Con un brusco movimiento de la mano, hizo aparecer un trapo con el que empezó a secar el agua derramada. Dando una palmada, hizo desaparecer el trapo, algo que le pareció muy normal a Saryon, hasta que vio cómo el muchacho sacaba aquel trapo húmedo de un hábilmente oculto bolsillo de su camisa.

—Mi madre lo llamaba prestidigitación —dijo Joram con tranquilidad, pareciendo divertirle el desconcierto de Saryon—. ¿Sabéis lo que es?

—Lo he visto hacer en la corte —contestó Saryon, apoyando la cabeza en una mano. La sensación de vértigo había desaparecido, pero el dolor que le golpeaba las sienes le impedía pensar con fluidez—. Es un… juego… —Hizo un débil ademán—. Los… jóvenes lo hacen.

—Me preguntaba de dónde lo habría aprendido mi madre —dijo Joram, como si no le importara demasiado—. Bueno, pues es un juego que me ha salvado la vida. O quizá debería decir que es un juego que es mi vida, ya que toda la vida es un juego, según Simkin. —Bajó la mirada hacia el catalista con una expresión de amarga victoria—. Ahora ya conocéis mi secreto, catalista. Sabéis aquello que nadie más sabe sobre mí. Conocéis la verdad, algo a lo que ni mi madre era capaz de enfrentarse. Estoy Muerto. Verdaderamente Muerto. Ni un ápice de magia se agita en mi interior, hay menos en mí de la que hay en un cadáver, si creemos en lo que las leyendas cuentan de los antiguos Nigromantes, que aparentemente podían comunicarse con las almas de los muertos.

—¿Por qué me lo has contado? —preguntó Saryon con los labios tan embotados que apenas si pudo formar las palabras.

Un recuerdo le vino a la dolorida mente, un recuerdo de alguien que había estado Muerto, verdaderamente Muerto; de alguien que había fallado las Pruebas completamente como nadie las había fallado antes ni después…

Joram se inclinó de nuevo junto a él. El catalista se encogió apartándose del contacto con el joven del mismo modo que hubiera evitado el contacto con un cadáver. «¡No!», se dijo Saryon, contemplando horrorizado al muchacho, incapaz su mente de dominar el torbellino de ideas que lo inundaba como una ola arrolladora. Sintiendo que empezaba a ahogarse bajo todas ellas, el catalista las desterró de su mente, cerrándoles el paso. No. Era imposible. El niño estaba Muerto. Vanya lo había dicho.

El niño estaba Muerto. El niño está Muerto.

Al ver el desconcierto de Saryon, Joram se acercó un poco más.
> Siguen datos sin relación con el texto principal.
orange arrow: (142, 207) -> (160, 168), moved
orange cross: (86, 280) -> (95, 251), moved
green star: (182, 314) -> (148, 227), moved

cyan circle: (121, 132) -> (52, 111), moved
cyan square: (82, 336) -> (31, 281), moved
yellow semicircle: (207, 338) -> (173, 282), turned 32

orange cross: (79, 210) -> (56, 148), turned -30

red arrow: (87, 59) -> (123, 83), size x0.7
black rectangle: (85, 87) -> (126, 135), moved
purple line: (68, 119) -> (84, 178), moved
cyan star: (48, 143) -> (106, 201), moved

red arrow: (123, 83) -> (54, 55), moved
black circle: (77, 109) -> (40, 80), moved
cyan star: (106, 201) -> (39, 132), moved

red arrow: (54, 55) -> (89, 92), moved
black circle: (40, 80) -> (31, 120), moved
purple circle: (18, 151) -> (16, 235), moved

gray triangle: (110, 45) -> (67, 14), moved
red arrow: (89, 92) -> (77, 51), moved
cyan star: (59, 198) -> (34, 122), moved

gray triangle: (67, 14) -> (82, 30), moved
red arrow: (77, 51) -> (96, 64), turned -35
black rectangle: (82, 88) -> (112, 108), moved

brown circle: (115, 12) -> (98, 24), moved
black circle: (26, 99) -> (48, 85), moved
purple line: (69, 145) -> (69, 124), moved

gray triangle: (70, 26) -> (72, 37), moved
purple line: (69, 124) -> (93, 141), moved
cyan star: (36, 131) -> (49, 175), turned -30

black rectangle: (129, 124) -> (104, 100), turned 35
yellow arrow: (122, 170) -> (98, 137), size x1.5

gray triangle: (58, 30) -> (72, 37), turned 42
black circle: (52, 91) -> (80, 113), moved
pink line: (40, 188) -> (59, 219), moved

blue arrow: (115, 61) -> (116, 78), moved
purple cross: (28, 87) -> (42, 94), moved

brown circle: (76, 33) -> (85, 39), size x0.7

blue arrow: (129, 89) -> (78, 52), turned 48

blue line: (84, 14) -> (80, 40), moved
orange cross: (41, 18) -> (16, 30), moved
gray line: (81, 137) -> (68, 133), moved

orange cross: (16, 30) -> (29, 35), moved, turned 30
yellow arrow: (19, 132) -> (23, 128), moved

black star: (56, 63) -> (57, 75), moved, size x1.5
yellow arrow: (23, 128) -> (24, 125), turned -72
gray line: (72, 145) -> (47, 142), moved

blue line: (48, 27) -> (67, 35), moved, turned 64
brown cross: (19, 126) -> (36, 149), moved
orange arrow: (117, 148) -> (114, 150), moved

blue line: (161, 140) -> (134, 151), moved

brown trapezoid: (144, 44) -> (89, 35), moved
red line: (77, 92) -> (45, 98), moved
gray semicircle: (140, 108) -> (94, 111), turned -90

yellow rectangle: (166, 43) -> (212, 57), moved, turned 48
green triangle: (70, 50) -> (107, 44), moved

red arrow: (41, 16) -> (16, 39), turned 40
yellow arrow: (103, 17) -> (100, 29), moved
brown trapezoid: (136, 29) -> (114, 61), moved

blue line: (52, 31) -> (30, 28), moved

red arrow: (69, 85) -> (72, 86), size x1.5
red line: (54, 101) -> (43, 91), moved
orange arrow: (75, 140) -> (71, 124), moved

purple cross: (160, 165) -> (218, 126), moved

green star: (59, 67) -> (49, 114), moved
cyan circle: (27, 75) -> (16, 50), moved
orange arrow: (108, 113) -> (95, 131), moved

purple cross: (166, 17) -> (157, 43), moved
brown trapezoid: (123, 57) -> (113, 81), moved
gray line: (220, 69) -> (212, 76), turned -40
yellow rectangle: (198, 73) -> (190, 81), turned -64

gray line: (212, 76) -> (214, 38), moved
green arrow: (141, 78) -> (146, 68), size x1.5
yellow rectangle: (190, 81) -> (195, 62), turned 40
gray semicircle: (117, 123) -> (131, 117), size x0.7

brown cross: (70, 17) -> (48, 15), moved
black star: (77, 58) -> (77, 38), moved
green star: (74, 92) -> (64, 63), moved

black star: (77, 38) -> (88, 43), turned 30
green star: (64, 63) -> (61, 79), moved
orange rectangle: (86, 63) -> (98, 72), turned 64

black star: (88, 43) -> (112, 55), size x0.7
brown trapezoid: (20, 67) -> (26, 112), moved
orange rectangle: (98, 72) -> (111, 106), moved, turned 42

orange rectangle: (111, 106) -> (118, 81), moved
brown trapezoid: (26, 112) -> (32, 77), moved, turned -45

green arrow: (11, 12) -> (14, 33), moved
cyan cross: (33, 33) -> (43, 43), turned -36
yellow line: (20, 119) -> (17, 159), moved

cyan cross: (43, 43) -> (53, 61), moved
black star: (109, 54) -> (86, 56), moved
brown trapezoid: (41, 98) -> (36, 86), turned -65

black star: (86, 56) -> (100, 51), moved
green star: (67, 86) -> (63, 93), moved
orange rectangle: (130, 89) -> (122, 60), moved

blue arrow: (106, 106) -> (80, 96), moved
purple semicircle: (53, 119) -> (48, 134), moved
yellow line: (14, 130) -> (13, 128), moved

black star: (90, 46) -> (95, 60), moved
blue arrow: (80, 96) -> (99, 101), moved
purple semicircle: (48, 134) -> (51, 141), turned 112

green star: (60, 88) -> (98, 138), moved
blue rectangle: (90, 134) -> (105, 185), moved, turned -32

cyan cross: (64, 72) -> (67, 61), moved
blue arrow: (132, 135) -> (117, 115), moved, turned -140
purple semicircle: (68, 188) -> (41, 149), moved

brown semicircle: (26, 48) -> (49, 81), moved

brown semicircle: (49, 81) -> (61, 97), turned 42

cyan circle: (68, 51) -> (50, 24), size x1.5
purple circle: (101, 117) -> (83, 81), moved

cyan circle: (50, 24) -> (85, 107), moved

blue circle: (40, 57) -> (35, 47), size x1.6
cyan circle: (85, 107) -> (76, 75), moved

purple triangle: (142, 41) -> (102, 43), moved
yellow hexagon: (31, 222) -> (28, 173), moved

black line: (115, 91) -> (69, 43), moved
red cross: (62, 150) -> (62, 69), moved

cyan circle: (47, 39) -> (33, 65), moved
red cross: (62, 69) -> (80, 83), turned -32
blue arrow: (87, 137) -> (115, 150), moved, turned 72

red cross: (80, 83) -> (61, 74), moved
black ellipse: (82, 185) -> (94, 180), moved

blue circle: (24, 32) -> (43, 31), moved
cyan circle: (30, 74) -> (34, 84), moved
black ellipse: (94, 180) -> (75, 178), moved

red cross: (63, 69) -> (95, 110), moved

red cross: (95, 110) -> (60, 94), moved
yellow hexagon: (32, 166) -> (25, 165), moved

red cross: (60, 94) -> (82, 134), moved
—Os lo he contado, catalista, porque de todas formas hubiera sido tan sólo cuestión de tiempo el que lo descubrieseis. Cuanto más tiempo permanezcáis aquí, mayor es el peligro que corro. ¡Oh! —hizo un gesto de impaciencia—, existen Muertos vivientes entre nosotros, sin embargo tienen algo de magia. Yo soy diferente. ¡Completa, incalificable y horriblemente diferente! ¿Tenéis alguna idea, catalista, de lo que Blachloch y esa gente, sí, incluso los Hechiceros del Noveno Misterio, me harían si descubrieran que estoy totalmente Muerto?

Saryon fue incapaz de contestar. Ni siquiera podía comprender lo que estaba hablando el muchacho. Su mente se había cerrado, negándoles la entrada a aquellos sombríos y terroríficos pensamientos.

—Debéis tomar una decisión, catalista —le estaba diciendo Joram; su voz le llegaba a Saryon como a través de una oscura neblina—. Debéis llevarme ante los Ejecutores ahora o de lo contrario os quedaréis conmigo aquí y me ayudaréis.

—¿Ayudarte? —Saryon parpadeó asombrado al hacer aquella pregunta, que lo devolvió bruscamente a la realidad—. ¿Ayudarte a hacer qué?

—A detener a Blachloch —respondió Joram con calma, brillándole aquella media sonrisa suya en los oscuros ojos.